Il n'est pas dit que cet autre grand tabou ne puisse pas être surmonté : celui d'avoir un président de la République qui ne soit pas du centre-gauche.
Elle a souligné que le scénario dépend des électeurs : « Ce sont les Italiens qui décideront. » Ces remarques marquent un soutien public plus net à cette idée depuis que son gouvernement est devenu le plus long de l'histoire récente italienne.
Vannacci : « ne veut que détruire »
Meloni a douché tout espoir de rapprochement avec Roberto Vannacci et son parti Futuro Nazionale, qui recueille des scores à deux chiffres dans les sondages et gruge l'électorat de droite. Elle a assimilé son mouvement à l'opposition de gauche.

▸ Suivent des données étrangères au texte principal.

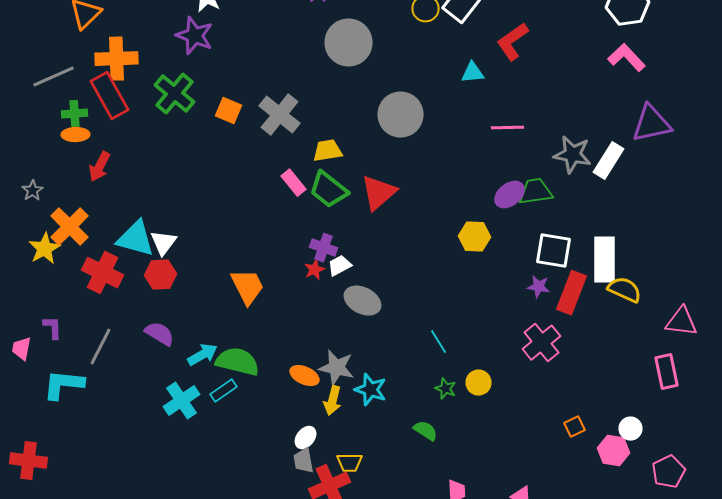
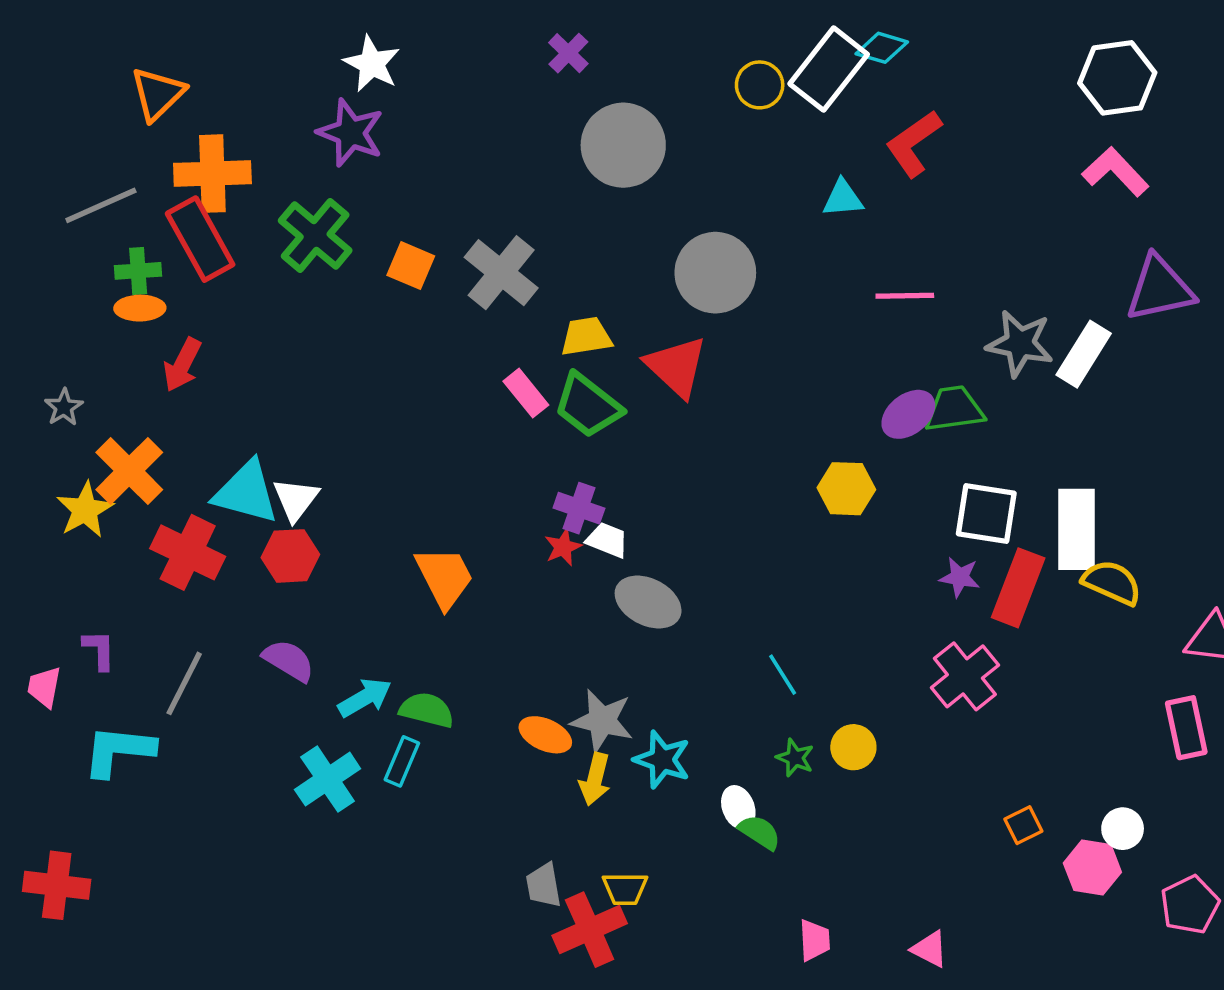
red triangle: (378, 193) -> (676, 367), moved, turned -36
white trapezoid: (340, 266) -> (607, 540), turned 50
green semicircle: (238, 362) -> (427, 710), size x0.7
cyan rectangle: (224, 391) -> (402, 761), turned -32
white ellipse: (306, 438) -> (738, 807), moved, turned -60

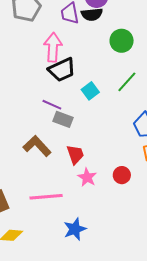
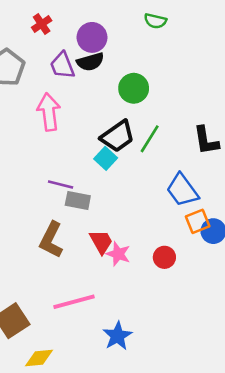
black trapezoid: (62, 70) -> (118, 136), moved
brown L-shape: (37, 146) -> (51, 240), turned -100
pink star: (87, 177) -> (118, 254), moved

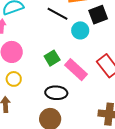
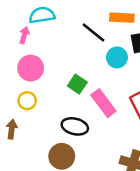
green square: (52, 58) -> (77, 84), turned -35

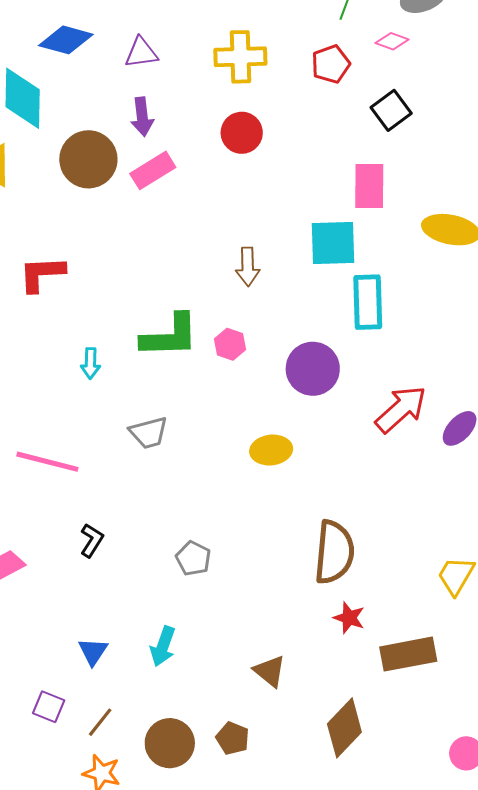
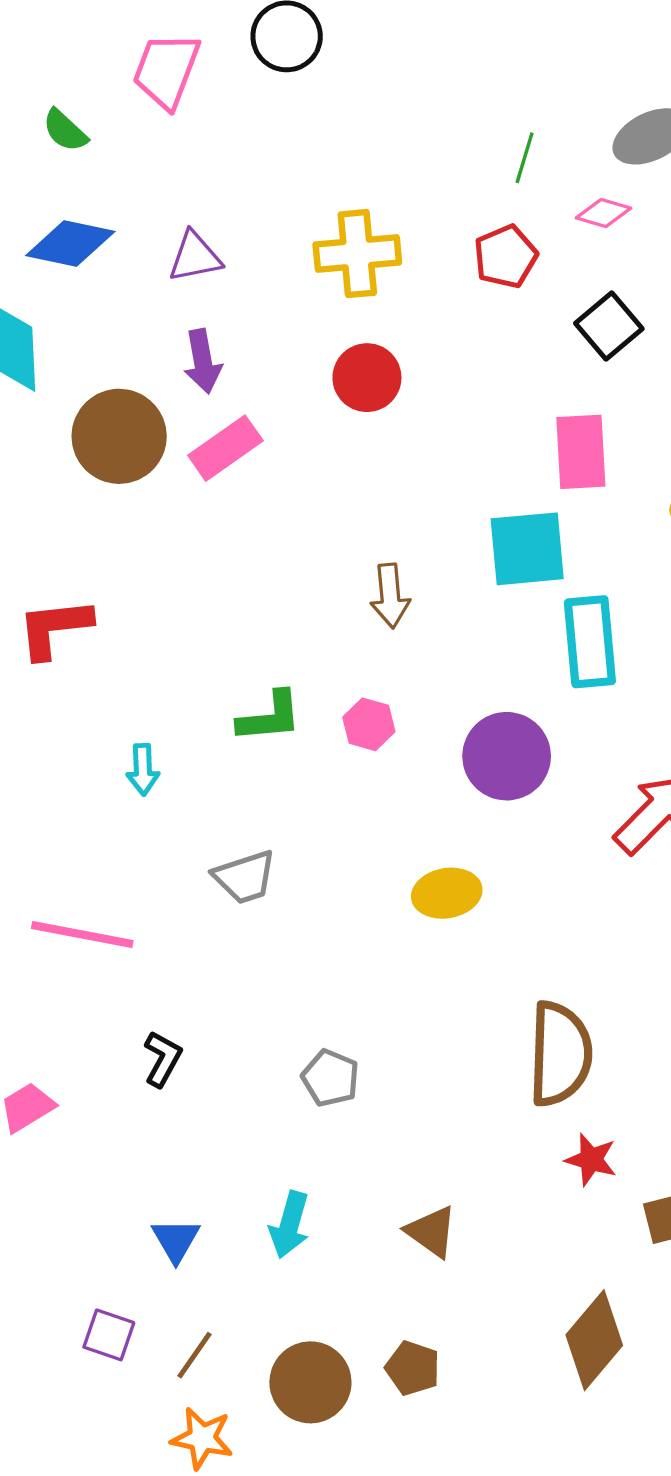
green L-shape: (170, 336) -> (270, 717), size x0.7
brown triangle: (270, 671) -> (432, 1232), moved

Je ne vois pas une grande différence entre le mouvement du député Vannacci et tous les autres partis d'opposition. Ils votent comme la gauche, ils veulent faire tomber le gouvernement exactement comme la gauche, ils parlent contre nous toute la journée exactement comme la gauche.
Elle a énuméré les critiques habituels comme « Schlein, Conte, Bonelli, Renzi, Gruber et compagnie » et a déclaré que désormais Vannacci se joint à eux. Tout en reconnaissant qu'il aborde des thèmes sur lesquels elle travaille depuis longtemps, elle l'a congédié : « C'est difficile de construire quelque chose avec quelqu'un qui ne veut clairement que détruire. »
Immigration et rémigration
Confrontée à la mesure-phare de Vannacci, la « rémigration », Meloni l'a définie comme une chose que l'Italie fait déjà : le rapatriement volontaire assisté. « Selon la façon dont je l'interprète, la rémigration, ce sont les retours volontaires assistés. Nous les faisons déjà », a-t-elle dit. Elle a noté que l'État italien, l'UE et le HCR mènent tous de tels programmes. La véritable difficulté, a-t-elle concédé, réside avec les migrants qui refusent de partir.
Le problème que vous avez, c'est avec ceux qui ne veulent pas partir, et là ça devient clairement un peu plus compliqué.
Politique étrangère : ni antiaméricaine, ni soumise
Répondant aux tensions récentes après les commentaires du secrétaire général de l'OTAN, Mark Rutte, sur les vols depuis les bases américaines en Italie, Meloni a qualifié sa déclaration de « très approximative ». Elle a expliqué que le nombre de vols était inférieur à celui des années précédentes, qu'ils s'inscrivaient dans les activités normales de la base et n'étaient pas cinétiques. Elle a appelé à la prudence car les informations « pourraient être mal interprétées, comme elles l'ont été aussi par les autorités iraniennes ».
Sur sa position générale, elle a rejeté à la fois les étiquettes d'antiaméricaine et de soumise, citant sa conviction dans un Occident uni. « Les relations solides sont aussi fondées sur la franchise, et je suis une personne franche », a-t-elle dit.
Je ne suis pas antiaméricaine aujourd'hui, et je n'étais pas à genoux hier. Je crois que l'Occident est plus fort uni, et que l'Italie est plus forte dans un Occident uni.
Réforme électorale et objectifs intérieurs
Meloni a insisté sur le fait que la loi électorale proposée ne favorise aucun parti mais « favorise les Italiens » en leur permettant de choisir le vainqueur et en donnant à ce vainqueur un mandat de gouvernance clair. Elle a affirmé qu'elle est combattue par tous ceux qui ont gouverné sans gagner les élections parce qu'ils veulent continuer à jouer aux « jeux de palais ». Sur d'autres questions intérieures, elle a demandé de la patience pour le plan logement et a réitéré sa préférence pour un « salaire équitable » négocié plutôt qu'un salaire minimum imposé par l'État, qualifiant ce dernier de « beaucoup plus libéral et efficace ».